La Grande Mela è diventata insapore. A pochi giorni dall’inizio della New York fashion week (7-12 febbraio), Jeremy Scott ha annunciato che non sfilerà più durante il giorno d’apertura della manifestazione, ma che trasferirà il suo défilé a Parigi il prossimo luglio. L’inaspettata decisione del designer statunitense aggiunge un ulteriore vuoto a un calendario sbiadito. I nomi emergenti non mancano, ma i big names scarseggiano. Ralph Lauren non ha ancora confermato la sua presenza, mentre Tommy Hilfiger porterà il suo show ‘see now-buy now’ a Londra. Come di consueto Marc Jacobs chiuderà la Nyfw, ma prima di lui i luxury brand storici sono una manciata: Carolina Herrera, Oscar de la Renta, Michael Kors, Vera Wang, Tory Burch. La presenza della seconda generazione di marchi affermati capitanata da Jason Wu, Proenza Schouler, Rodarte e Prabal Gurung non riesce a bilanciare l’assenza di molti altri designer che erano riusciti a fare breccia nel segmento lusso agli inizi del nuovo millennio.
“Tutti hanno dato il via al proprio business negli Stati Uniti prima della recessione economica, in un periodo il cui l’interesse per nuovi nomi promettenti era alto. Sono stati costruiti profili elevati, si sono sviluppati business e investitori, alcuni marchi europei si sono affacciati alla porta”, ricorda Vogue Business analizzando l’attuale situazione Oltreoceano. Tuttavia, non funziona più la consueta strategia basata sulla vendita delle proposte ready to wear affiancata dal lancio di borse e scarpe, seguita dall’apertura di qualche store e dal lancio di un profumo.

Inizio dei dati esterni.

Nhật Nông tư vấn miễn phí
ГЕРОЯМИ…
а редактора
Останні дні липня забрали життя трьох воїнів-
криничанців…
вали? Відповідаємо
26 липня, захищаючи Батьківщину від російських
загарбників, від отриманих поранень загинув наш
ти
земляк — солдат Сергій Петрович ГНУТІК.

Un’intera generazione di designer, da Zac Posen a Carol Lim e Humberto Leon di Opening Ceremony, non è riuscita a tenere il passo con la crescente comunicazione mordi-e-fuggi dettata dai social network ed è stata superata dai mega gruppi del lusso, dal fenomeno streetwear, dal resale online.

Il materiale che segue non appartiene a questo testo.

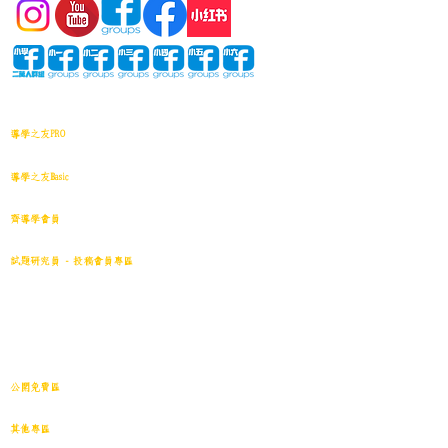
網站地圖
導學之友PRO
中小學試卷(進階)搜索引擎(原稿·後期修正)全年級
導學之友Basic
中小學試卷(原稿)搜索引擎
齊導學會員
小學301~最新(原稿)
試題研究員 - 投稿會員專區
試題庫一｜小學001~100
(原稿
)
試題庫二｜小學101~200(原稿)
試題庫三｜小學201~300(原稿)
試題庫四｜小學301~400(原稿)
試題庫五｜小學401~500(原稿)
試題庫六｜小學501~600(原稿)
中學001~最新(原稿)
公開免費區
中小學試卷搜索引擎(免費版)(原稿｜水印)
​其他專區
導學日誌
｜
教育視頻
｜
導學廊特賣場
｜
網上練習庫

“C’è la possibilità di essere il prossimo Ralph, Calvin, Donna o anche Marc Jacobs e Michael Kors? Che io ricordi non ne ho visti negli ultimi 20 anni”, dichiara il luxury retail consultant Robert Burke. Tra i disertori della Nyfw c’è anche Phillip Lim: “Non è un segreto per nessuno – dichiara il CEO Wen Zhou – che i cambiamenti nell’industria hanno reso il nostro business molto impegnativo. Così, anziché continuare a girare come criceti, abbiamo scelto di prenderci una pausa dando al nostro team creativo lo spazio per respirare, rivendicando la necessità di creare liberamente piuttosto che in modo reattivo”.

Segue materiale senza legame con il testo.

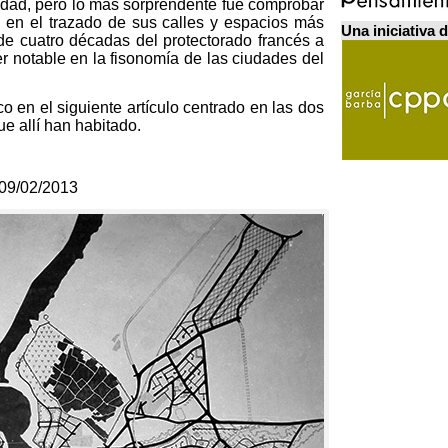
udad
,
pero lo más sorprendente fue comprobar
a en el trazado de sus calles y espacios más
Una iniciativa 
de cuatro décadas del protectorado francés a
r notable en la fisonomía de las ciudades del
 en el siguiente artículo centrado en las dos
ue allí han habitado
.
09/02/2013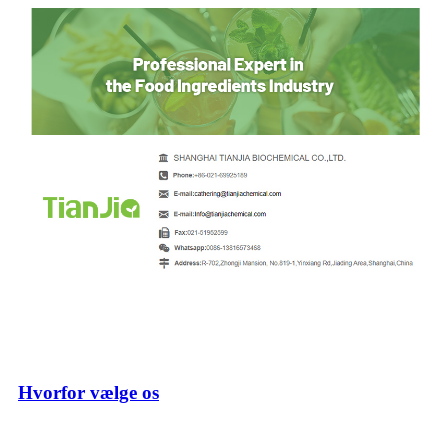
Hvorfor vælge os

Infine la decisione di Tom Ford, presidente del Cfda – Council of Fashion Designer of America, di spostare la sua sfilata da New York a Los Angeles non ha certo contribuito a divulgare un senso di unità. “È stata una scelta naturale per me – ha dichiarato Ford a Wwd -. Los Angeles è casa mia e ha un impatto rilevante sul mio modo di vivere e lavorare, sia nella moda sia nel cinema. Quest’anno, il calendario della fashion week a New York si sovrappone al weekend degli Oscar, e l’ultima volta che è successo ho presentato qui e ha funzionato abbastanza bene”. Chissà se la sua strategia funzionerà altrettanto bene per il futuro della Nyfw.